Generation of dynamic networks with communities¶
Table of Contents¶
- MERGE/SPLIT
- BIRTH/DEATH
- Iterative GROW/SHRINK
- Iterative Node MIGRATION
- RESURGENCE
- Ship of Theseus
- CONTINUE
- Custom Event: ASSIGN
[1]:
#%%capture #avoid printing output
#!pip install --upgrade git+https://github.com/Yquetzal/tnetwork.git
[2]:
%load_ext autoreload
%autoreload 2
import tnetwork as tn
import numpy as np
Introduction: simple generation¶
The generation process works in 2 phases: 1. Define the scenario that you want 2. Run the generation
Everything is done on a community scenario ComScenario
instance
[3]:
#First, we create an instance of community scenario
my_scenario = tn.ComScenario()
Initialization¶
We can define the original community structure. We set the size of communities and, optionnaly, their names. The function returns objects that represent those communities
[4]:
[com1,com2] = my_scenario.INITIALIZE([4,6],["com1","com2"])
As soon as we have declared those communities, we can check their number of nodes n
and number of internal edges m
. The number of edges is automatically determined by a density function that depends on the size of the community and a global parameter that can be specified when creating the scenario, more on that in the mixing parameters section
[5]:
print(com1)
print(com2)
(com1:n=4,m=5)
(com2:n=6,m=11)
Merge¶
Let’s define a first operation on these communities. It will be a merge operation, using the function MERGE
[6]:
#We merge com1 and com2.
absorbing = my_scenario.MERGE([com1,com2],"merged")
Run¶
To better understand what is going on, let’s run the generation, by calling the function run
. This has two consequences: 1. It generates a network corresponding to the described community structure 2. It fixes the details of the number of steps required to do an operation. This is not known in advance, since it depends on a stochastic process
[7]:
(generated_network,generated_comunities) = my_scenario.run()
100% (1 of 1) |##########################| Elapsed Time: 0:00:00 ETA: 00:00:00
We can now plot the community structre and the state of the graphs at some times. We can observe that: since the merge is progressive, nodes belong to no community while the operation is in progress (grey color). We can also observe the topology of the graph evolving from two communities to one.
[8]:
plot = tn.plot_longitudinal(generated_network,generated_comunities,height=300)
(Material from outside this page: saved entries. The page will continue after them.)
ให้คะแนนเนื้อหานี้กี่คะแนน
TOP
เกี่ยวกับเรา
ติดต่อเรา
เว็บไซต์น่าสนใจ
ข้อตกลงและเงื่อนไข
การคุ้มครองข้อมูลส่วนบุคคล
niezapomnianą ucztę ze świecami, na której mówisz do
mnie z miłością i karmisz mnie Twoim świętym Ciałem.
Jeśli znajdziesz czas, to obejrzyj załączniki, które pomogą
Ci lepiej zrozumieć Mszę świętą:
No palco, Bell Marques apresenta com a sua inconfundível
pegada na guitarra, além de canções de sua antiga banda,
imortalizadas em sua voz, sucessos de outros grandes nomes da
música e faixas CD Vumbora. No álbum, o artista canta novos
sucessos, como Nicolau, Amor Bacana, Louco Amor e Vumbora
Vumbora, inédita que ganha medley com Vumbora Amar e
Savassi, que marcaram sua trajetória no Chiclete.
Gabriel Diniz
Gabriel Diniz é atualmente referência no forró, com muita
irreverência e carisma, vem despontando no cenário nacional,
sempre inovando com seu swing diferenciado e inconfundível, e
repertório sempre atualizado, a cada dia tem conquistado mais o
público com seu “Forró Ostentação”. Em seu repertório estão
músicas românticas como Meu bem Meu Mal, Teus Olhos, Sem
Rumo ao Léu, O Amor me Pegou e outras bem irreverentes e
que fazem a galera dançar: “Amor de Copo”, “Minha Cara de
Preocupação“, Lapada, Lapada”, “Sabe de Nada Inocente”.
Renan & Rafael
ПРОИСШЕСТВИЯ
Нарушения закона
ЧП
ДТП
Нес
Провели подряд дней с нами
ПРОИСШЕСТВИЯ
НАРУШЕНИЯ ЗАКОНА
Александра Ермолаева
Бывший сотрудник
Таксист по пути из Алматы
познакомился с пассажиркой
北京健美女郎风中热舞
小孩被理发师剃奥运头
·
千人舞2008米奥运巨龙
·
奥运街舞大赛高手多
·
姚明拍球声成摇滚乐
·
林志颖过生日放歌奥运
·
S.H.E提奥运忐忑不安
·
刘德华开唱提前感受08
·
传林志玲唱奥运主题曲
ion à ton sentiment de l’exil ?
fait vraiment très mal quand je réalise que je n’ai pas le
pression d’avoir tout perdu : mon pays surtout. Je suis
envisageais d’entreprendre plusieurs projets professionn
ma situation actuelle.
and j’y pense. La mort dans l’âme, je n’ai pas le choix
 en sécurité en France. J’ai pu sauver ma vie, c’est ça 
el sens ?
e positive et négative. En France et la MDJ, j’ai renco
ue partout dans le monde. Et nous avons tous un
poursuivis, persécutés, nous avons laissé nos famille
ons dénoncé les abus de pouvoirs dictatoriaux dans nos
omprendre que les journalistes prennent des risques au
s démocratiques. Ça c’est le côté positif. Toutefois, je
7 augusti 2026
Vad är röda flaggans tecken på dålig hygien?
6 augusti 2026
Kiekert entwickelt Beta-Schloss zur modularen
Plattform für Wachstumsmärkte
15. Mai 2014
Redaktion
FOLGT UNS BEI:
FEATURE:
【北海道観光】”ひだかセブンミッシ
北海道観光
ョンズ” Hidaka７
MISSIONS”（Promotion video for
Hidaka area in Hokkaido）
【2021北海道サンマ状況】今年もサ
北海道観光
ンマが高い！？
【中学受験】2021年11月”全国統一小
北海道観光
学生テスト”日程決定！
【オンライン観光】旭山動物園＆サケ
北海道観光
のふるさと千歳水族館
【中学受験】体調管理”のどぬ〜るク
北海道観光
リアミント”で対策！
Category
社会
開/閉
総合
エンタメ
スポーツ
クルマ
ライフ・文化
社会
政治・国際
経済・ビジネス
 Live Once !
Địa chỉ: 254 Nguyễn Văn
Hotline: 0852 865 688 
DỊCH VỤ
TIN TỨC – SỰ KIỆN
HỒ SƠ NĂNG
/usr/local/lib/python3.7/site-packages/numpy/core/numeric.py:2327: FutureWarning: elementwise comparison failed; returning scalar instead, but in the future will perform elementwise comparison
return bool(asarray(a1 == a2).all())
[9]:
last_time = generated_network.end()
times_to_plot = [0,int(last_time/3),int(last_time/3*2),last_time-1]
plot = tn.plot_as_graph(generated_network,generated_comunities,ts=times_to_plot,auto_show=True,width=200,height=200)
Conservation of identity of communities¶
Note that the label/name we give to communities is important, it corresponds to their identity, i.e., two communities with the same label have the same identity (=same community).
If we reuse the same scenario, only changing the label of the merged community from “merged” to “com1”, we observe in the visualization that the community after the merge has now the same color (i.e., is “the same community”) as one of the original ones.
[10]:
my_scenario = tn.ComScenario()
[com1,com2] = my_scenario.INITIALIZE([4,6],["com1","com2"])
absorbing = my_scenario.MERGE([com1,com2],"com1")
(generated_network,generated_comunities) = my_scenario.run()
plot = tn.plot_longitudinal(generated_network,generated_comunities,height=300)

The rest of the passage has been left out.